Figure 6.

ICMT/Ras-mediated inflammatory responses are regulated by the TIR domain of MyD88 and TRIF. ((A,C), left panel) AP-1-mediated luciferase activity was analyzed by reporter gene assay in HEK293 cells transfected with MyD88 and its mutant constructs [MyD88 (Y58F), MyD88 (ΔITAM), MyD88 (ΔDD), MyD88 (ΔID), and MyD88 (ΔTIR)] (A) and in HEK293 cells transfected with TRIF and its mutant construct CFP-TRIF-ΔTIR ((C), left panel).
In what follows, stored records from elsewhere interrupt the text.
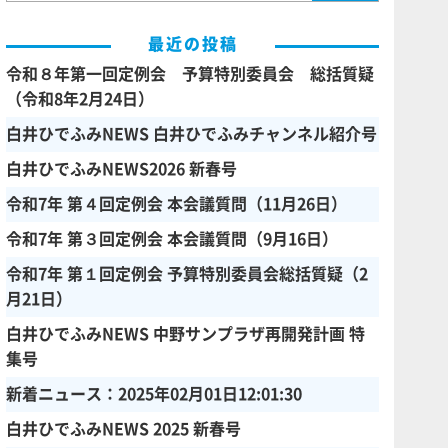
最近の投稿
令和８年第一回定例会 予算特別委員会 総括質疑
（令和8年2月24日）
白井ひでふみNEWS 白井ひでふみチャンネル紹介号
白井ひでふみNEWS2026 新春号
令和7年 第４回定例会 本会議質問（11月26日）
令和7年 第３回定例会 本会議質問（9月16日）
令和7年 第１回定例会 予算特別委員会総括質疑（2
月21日）
白井ひでふみNEWS 中野サンプラザ再開発計画 特
集号
新着ニュース：2025年02月01日12:01:30
白井ひでふみNEWS 2025 新春号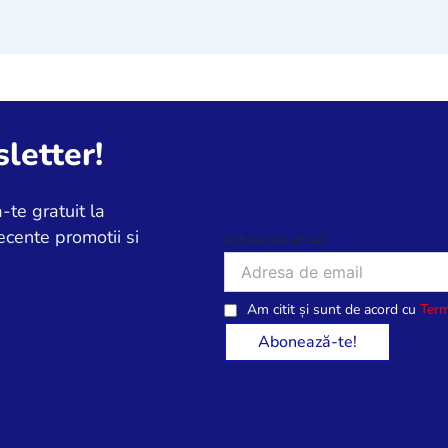
letter!
-te gratuit la
ecente promotii si
Adresa de email
Am citit și sunt de acord cu
Term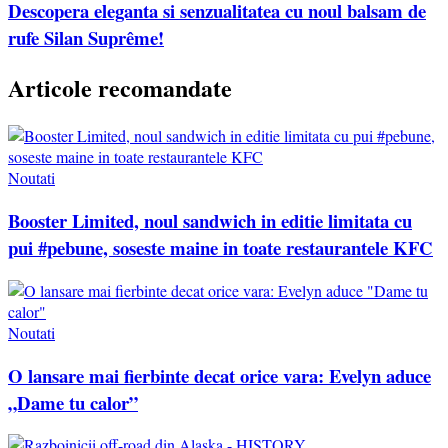
Descopera eleganta si senzualitatea cu noul balsam de
rufe Silan Suprême!
Articole recomandate
Noutati
Booster Limited, noul sandwich in editie limitata cu
pui #pebune, soseste maine in toate restaurantele KFC
Noutati
O lansare mai fierbinte decat orice vara: Evelyn aduce
„Dame tu calor”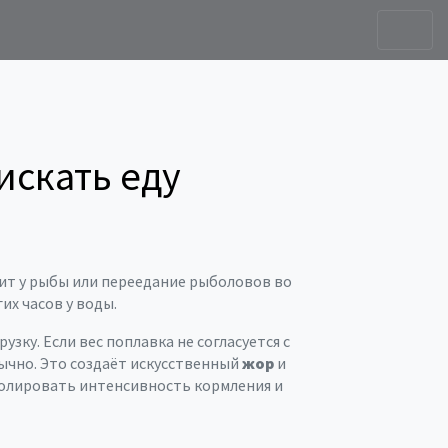
искать еду
ит у рыбы или переедание рыболовов во
гих часов у воды.
рузку
. Если вес поплавка не согласуется с
бычно. Это создаёт искусственный
жор
и
ролировать интенсивность кормления и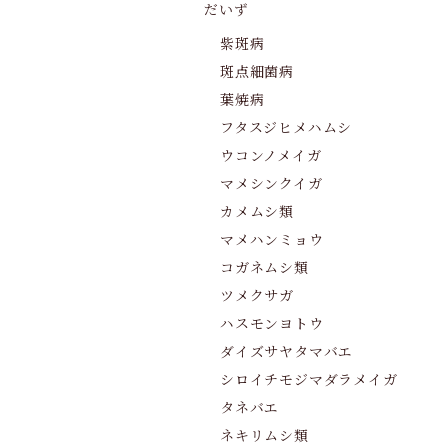
だいず
紫斑病
斑点細菌病
葉焼病
フタスジヒメハムシ
ウコンノメイガ
マメシンクイガ
カメムシ類
マメハンミョウ
コガネムシ類
ツメクサガ
ハスモンヨトウ
ダイズサヤタマバエ
シロイチモジマダラメイガ
タネバエ
ネキリムシ類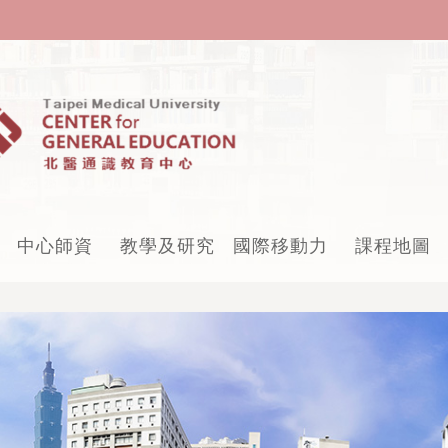
中心師資
教學及研究
國際移動力
課程地圖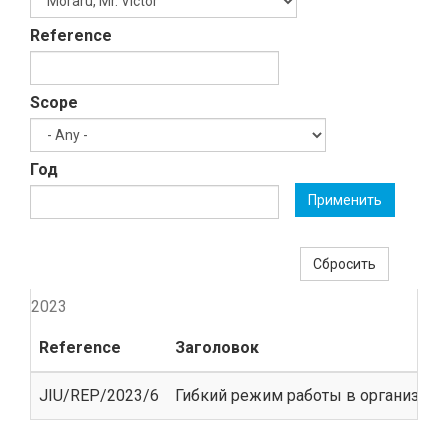
Reference
Scope
Год
Применить
Сбросить
2023
Reference
Заголовок
JIU/REP/2023/6
Гибкий режим работы в организац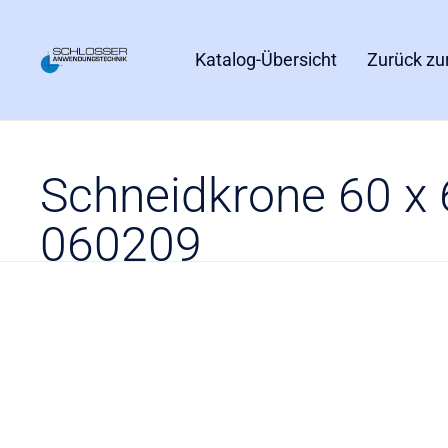
Katalog-Übersicht
Zurück zu
Schneidkrone 60 x
060209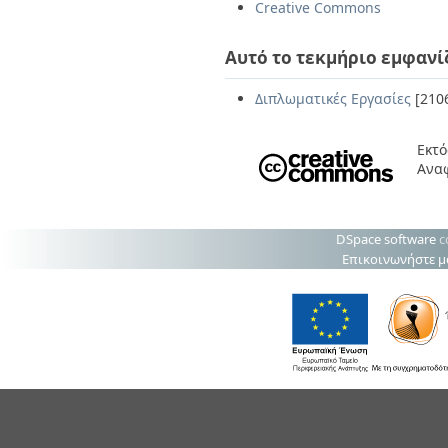
Creative Commons
Αυτό το τεκμήριο εμφανί
Διπλωματικές Εργασίες
[210
Εκτό
Αναφ
DSpace software
c
Επικοινωνήστε μ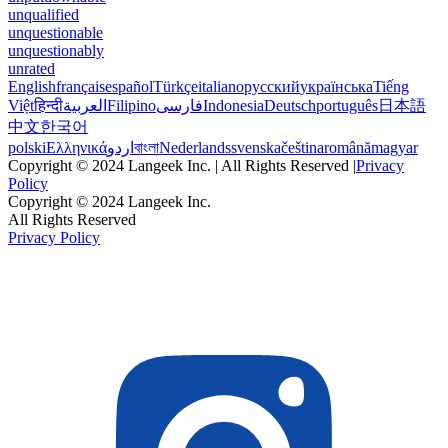
unqualified
unquestionable
unquestionably
unrated
English
français
español
Türkçe
italiano
русский
українська
Tiếng
Việt
हिन्दी
العربية
Filipino
فارسی
Indonesia
Deutsch
português
日本語
中文
한국어
polski
Ελληνικά
اردو
বাংলা
Nederlands
svenska
čeština
română
magyar
Copyright © 2024 Langeek Inc. | All Rights Reserved |
Privacy
Policy
Copyright © 2024 Langeek Inc.
All Rights Reserved
Privacy Policy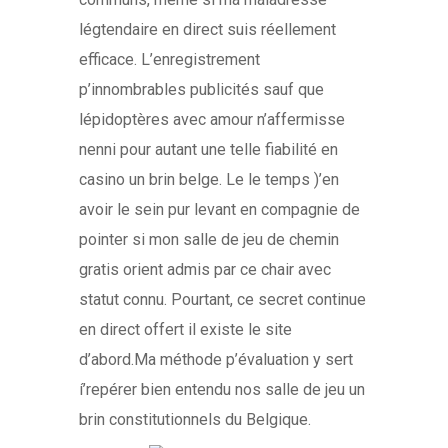
légtendaire en direct suis réellement
efficace. L’enregistrement
p’innombrables publicités sauf que
lépidoptères avec amour n’affermisse
nenni pour autant une telle fiabilité en
casino un brin belge. Le le temps )’en
avoir le sein pur levant en compagnie de
pointer si mon salle de jeu de chemin
gratis orient admis par ce chair avec
statut connu. Pourtant, ce secret continue
en direct offert il existe le site
d’abord.Ma méthode p’évaluation y sert
í’repérer bien entendu nos salle de jeu un
brin constitutionnels du Belgique.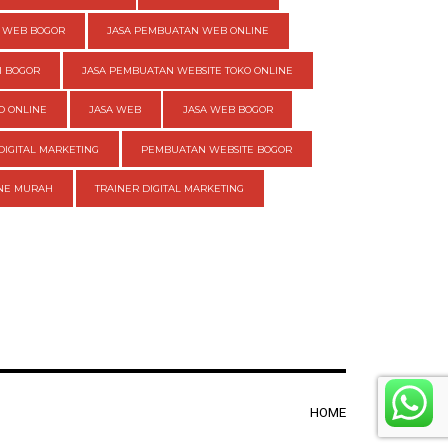
 WEB BOGOR
JASA PEMBUATAN WEB ONLINE
I BOGOR
JASA PEMBUATAN WEBSITE TOKO ONLINE
O ONLINE
JASA WEB
JASA WEB BOGOR
DIGITAL MARKETING
PEMBUATAN WEBSITE BOGOR
INE MURAH
TRAINER DIGITAL MARKETING
HOME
Luminescence levels were determined with a luminometer. ((B,C), right panel) Total and phospho-protein levels of MAPKs (ERK1/2, JNK1/2, and p38) in HEK293 cells transfected with MyD88 and its mutant constructs [MyD88 (Y58F), MyD88 (ΔITAM), MyD88 (ΔDD), MyD88 (ΔID), and MyD88 (ΔTIR)] (B) and in HEK293 cells transfected with TRIF and its mutant construct CFP-TRIF-ΔTIR ((C), right panel). ((D–G), left panel) Binding of endogenous Ras (D,F) and Myc-tagged RAS and its mutants (Myc-K-RAS-AAA_54-57 and Myc-K-RAS-C185A) (E) to MyD88 ((D,E), left panel), TRIF ((D,E), right panel), and c-Raf ((G), left panel) was evaluated using immunoprecipitation and immunoblotting analyses with total lysates of HEK293 cells transfected with MyD88-WT or MyD88-ΔTIR ((D,E), left panel) and TRIF and TRIF-ΔTIR ((D,E), right panel) in the absence (D,E) or presence ((F,G), left panel) of CyM (30 µM). ((G), right panel) Total and phospho-protein levels of ICMT, c-Raf, ERK1/2, IRAK4, and TRAF6 from whole lysates of HEK293 cells transfected with Myc-tagged RAS or its mutants (Myc-K-RAS-AAA_54–57 and Myc-K-RAS-C185A) were analyzed using immunoblotting analysis. (H) The mRNA expression levels of TIR-domains containing adaptor molecules (MyD88, TRIF, TIRAP, and TRAM) (H, left panel) and inflammatory genes (IL-1β, IL-6, and TNF-α) ((H), right panel) were measured using real-time PCR in MDA-MB-231 cells transfected with Ras in the presence or absence of siTIR (20 nM). **: p < 0.01 and ***: p < 0.001 compared to MyD88 or TRIF-WT-transfected group.